(Entries shown)

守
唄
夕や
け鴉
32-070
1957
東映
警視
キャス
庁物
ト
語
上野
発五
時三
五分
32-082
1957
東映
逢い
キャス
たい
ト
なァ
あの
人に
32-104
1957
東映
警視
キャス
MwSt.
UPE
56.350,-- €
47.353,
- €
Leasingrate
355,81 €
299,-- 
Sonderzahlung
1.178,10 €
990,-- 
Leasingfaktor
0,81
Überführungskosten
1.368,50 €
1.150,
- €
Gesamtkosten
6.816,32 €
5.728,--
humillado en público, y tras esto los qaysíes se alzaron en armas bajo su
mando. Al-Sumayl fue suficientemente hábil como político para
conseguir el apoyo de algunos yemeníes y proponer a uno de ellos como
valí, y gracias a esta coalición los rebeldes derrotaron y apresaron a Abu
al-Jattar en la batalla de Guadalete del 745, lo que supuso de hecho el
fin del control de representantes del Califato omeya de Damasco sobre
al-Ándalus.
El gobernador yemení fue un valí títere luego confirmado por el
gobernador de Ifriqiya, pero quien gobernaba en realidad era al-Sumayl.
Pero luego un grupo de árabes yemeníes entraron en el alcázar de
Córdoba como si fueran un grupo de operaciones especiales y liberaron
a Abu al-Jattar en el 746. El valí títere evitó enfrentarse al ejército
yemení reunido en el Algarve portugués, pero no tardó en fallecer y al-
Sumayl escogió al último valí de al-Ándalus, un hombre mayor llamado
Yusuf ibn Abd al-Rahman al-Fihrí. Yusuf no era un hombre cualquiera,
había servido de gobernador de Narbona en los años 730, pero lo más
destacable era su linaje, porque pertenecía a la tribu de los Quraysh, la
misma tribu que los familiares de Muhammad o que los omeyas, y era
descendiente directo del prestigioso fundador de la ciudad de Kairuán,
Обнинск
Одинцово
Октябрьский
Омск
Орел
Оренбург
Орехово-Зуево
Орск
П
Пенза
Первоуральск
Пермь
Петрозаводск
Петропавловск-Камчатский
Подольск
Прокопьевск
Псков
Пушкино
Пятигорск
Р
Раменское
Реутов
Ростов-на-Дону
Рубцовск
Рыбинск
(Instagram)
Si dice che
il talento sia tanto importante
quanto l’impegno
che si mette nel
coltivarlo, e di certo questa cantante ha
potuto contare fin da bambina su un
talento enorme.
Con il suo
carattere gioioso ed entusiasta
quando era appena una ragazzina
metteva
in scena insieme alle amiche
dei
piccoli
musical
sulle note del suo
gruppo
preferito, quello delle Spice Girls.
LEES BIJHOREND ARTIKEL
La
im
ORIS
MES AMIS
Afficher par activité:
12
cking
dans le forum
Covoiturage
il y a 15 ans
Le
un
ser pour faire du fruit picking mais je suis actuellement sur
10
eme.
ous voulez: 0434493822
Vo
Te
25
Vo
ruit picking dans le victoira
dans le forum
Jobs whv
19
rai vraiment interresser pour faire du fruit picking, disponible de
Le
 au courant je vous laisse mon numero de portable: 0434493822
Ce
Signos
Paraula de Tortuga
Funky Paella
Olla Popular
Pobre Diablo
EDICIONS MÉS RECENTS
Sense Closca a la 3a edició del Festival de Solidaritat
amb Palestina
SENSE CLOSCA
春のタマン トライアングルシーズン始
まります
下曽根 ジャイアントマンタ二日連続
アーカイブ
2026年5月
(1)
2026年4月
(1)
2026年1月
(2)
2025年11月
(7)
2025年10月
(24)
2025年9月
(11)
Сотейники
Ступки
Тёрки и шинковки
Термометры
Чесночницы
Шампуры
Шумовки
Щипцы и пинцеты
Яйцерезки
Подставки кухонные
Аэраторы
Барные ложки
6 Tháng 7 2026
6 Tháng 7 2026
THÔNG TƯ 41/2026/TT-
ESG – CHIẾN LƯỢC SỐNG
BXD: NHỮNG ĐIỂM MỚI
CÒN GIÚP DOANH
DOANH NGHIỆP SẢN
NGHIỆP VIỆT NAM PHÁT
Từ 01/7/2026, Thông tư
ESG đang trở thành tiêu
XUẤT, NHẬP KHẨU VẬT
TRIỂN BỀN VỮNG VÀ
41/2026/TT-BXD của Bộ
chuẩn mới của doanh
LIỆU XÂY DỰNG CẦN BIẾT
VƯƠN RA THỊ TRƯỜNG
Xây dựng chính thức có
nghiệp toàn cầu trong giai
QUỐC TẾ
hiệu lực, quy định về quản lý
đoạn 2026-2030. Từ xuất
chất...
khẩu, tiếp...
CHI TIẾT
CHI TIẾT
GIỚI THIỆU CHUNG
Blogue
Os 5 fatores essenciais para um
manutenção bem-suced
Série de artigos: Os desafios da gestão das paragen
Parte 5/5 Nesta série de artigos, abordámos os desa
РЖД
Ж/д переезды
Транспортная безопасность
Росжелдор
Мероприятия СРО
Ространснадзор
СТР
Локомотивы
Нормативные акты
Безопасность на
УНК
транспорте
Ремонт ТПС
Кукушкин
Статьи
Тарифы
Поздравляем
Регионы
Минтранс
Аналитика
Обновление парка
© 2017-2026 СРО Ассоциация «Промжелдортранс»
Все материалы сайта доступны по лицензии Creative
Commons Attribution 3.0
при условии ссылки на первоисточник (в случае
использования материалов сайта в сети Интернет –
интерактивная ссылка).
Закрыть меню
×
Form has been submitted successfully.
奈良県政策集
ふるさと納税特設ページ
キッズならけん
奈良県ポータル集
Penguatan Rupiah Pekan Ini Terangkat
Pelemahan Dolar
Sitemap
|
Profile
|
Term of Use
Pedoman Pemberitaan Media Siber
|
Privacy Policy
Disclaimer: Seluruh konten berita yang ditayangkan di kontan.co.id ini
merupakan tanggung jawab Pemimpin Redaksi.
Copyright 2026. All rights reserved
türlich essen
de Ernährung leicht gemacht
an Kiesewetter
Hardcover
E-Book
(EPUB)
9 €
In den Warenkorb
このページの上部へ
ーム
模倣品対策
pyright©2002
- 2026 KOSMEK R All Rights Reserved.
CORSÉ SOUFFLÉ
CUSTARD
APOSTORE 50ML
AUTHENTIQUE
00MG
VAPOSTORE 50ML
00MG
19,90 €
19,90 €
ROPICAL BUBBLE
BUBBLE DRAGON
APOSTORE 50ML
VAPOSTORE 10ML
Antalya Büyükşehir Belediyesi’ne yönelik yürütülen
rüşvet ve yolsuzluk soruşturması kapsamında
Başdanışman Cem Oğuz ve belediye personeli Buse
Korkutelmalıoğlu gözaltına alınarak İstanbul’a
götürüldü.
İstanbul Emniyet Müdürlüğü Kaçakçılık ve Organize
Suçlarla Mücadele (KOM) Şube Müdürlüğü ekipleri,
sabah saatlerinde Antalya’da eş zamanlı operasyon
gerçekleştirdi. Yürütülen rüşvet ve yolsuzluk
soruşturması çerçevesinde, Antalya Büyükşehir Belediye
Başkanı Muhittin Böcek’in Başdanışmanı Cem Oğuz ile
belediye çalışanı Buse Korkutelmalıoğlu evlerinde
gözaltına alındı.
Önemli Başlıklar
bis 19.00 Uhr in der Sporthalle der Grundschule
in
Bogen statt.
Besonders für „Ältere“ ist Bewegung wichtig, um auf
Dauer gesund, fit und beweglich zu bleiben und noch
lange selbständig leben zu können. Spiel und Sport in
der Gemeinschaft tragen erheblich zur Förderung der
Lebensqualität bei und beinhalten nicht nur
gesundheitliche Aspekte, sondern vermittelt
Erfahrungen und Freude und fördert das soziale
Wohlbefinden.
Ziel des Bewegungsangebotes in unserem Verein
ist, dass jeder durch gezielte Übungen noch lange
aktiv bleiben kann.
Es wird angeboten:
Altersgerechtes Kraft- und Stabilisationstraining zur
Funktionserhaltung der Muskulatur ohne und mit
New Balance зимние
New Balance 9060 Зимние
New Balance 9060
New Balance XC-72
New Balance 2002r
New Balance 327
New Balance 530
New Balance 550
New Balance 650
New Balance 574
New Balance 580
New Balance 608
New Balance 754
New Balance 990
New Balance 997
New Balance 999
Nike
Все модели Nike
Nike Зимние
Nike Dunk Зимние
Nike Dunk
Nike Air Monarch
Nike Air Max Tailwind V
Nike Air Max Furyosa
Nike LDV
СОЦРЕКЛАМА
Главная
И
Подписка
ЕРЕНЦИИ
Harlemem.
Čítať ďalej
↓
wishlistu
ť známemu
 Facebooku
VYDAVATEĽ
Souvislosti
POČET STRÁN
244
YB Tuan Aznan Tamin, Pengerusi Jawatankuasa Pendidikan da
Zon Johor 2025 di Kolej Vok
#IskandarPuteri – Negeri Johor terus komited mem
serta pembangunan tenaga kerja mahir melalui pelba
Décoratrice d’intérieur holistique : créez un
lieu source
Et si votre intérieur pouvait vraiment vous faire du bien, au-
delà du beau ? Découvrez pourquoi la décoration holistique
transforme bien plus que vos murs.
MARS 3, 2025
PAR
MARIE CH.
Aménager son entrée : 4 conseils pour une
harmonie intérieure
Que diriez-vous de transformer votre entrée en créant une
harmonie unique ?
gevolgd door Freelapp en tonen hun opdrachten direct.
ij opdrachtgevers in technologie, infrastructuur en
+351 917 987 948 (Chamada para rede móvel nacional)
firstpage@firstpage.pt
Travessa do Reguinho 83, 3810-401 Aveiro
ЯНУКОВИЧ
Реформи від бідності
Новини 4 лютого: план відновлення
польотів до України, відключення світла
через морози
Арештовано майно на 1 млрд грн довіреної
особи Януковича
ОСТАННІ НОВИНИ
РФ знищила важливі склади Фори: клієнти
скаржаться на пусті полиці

(End Entries shown)

● **What needs to be done**: Would you set down, word for word, the lines from the opening of the entries above through the line with "Sumayl escogió al", both included, and no others?

● **Output of the exercise**:
守
唄
夕や
け鴉
32-070
1957
東映
警視
キャス
庁物
ト
語
上野
発五
時三
五分
32-082
1957
東映
逢い
キャス
たい
ト
なァ
あの
人に
32-104
1957
東映
警視
キャス
MwSt.
UPE
56.350,-- €
47.353,
- €
Leasingrate
355,81 €
299,-- 
Sonderzahlung
1.178,10 €
990,-- 
Leasingfaktor
0,81
Überführungskosten
1.368,50 €
1.150,
- €
Gesamtkosten
6.816,32 €
5.728,--
humillado en público, y tras esto los qaysíes se alzaron en armas bajo su
mando. Al-Sumayl fue suficientemente hábil como político para
conseguir el apoyo de algunos yemeníes y proponer a uno de ellos como
valí, y gracias a esta coalición los rebeldes derrotaron y apresaron a Abu
al-Jattar en la batalla de Guadalete del 745, lo que supuso de hecho el
fin del control de representantes del Califato omeya de Damasco sobre
al-Ándalus.
El gobernador yemení fue un valí títere luego confirmado por el
gobernador de Ifriqiya, pero quien gobernaba en realidad era al-Sumayl.
Pero luego un grupo de árabes yemeníes entraron en el alcázar de
Córdoba como si fueran un grupo de operaciones especiales y liberaron
a Abu al-Jattar en el 746. El valí títere evitó enfrentarse al ejército
yemení reunido en el Algarve portugués, pero no tardó en fallecer y al-
Sumayl escogió al último valí de al-Ándalus, un hombre mayor llamado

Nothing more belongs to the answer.